TASK BRIEF>
The expected output is exactly the lines below, starting at the line with "Sicherheitsabstand von 1,5" and ending at the line with "das Fahren so", both included; no other line belongs in it.
##### STORED DATA
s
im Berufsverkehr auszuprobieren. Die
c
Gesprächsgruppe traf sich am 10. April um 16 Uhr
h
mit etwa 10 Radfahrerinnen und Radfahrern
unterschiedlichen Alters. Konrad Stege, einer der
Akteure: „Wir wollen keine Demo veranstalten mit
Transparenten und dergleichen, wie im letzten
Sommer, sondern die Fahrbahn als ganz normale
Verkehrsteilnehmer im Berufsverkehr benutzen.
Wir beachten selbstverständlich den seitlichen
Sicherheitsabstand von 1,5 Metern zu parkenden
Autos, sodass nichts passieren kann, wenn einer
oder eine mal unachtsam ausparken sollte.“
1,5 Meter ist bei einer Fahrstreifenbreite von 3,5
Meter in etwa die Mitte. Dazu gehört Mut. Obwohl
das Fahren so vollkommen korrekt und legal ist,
##########
##### STORED DATA
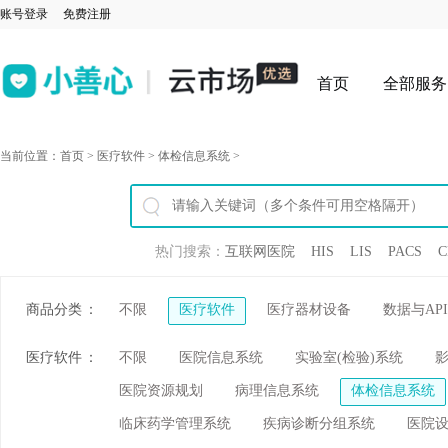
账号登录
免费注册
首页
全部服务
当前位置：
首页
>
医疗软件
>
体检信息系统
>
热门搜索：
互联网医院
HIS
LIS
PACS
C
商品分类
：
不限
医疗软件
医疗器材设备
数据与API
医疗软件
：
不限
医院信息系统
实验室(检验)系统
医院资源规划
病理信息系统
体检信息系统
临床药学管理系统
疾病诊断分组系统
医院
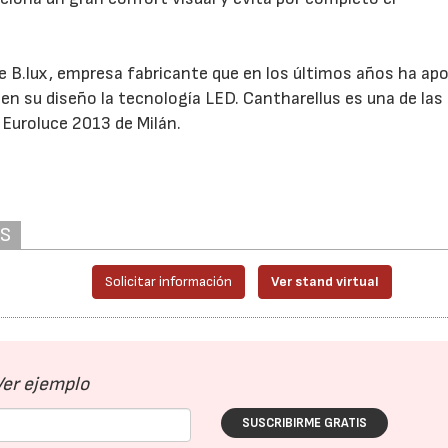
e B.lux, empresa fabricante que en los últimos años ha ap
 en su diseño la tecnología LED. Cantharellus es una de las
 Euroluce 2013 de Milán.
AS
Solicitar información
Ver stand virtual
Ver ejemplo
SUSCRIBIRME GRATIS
##########
TASK RESULT>
Sicherheitsabstand von 1,5 Metern zu parkenden
Autos, sodass nichts passieren kann, wenn einer
oder eine mal unachtsam ausparken sollte.“
1,5 Meter ist bei einer Fahrstreifenbreite von 3,5
Meter in etwa die Mitte. Dazu gehört Mut. Obwohl
das Fahren so vollkommen korrekt und legal ist,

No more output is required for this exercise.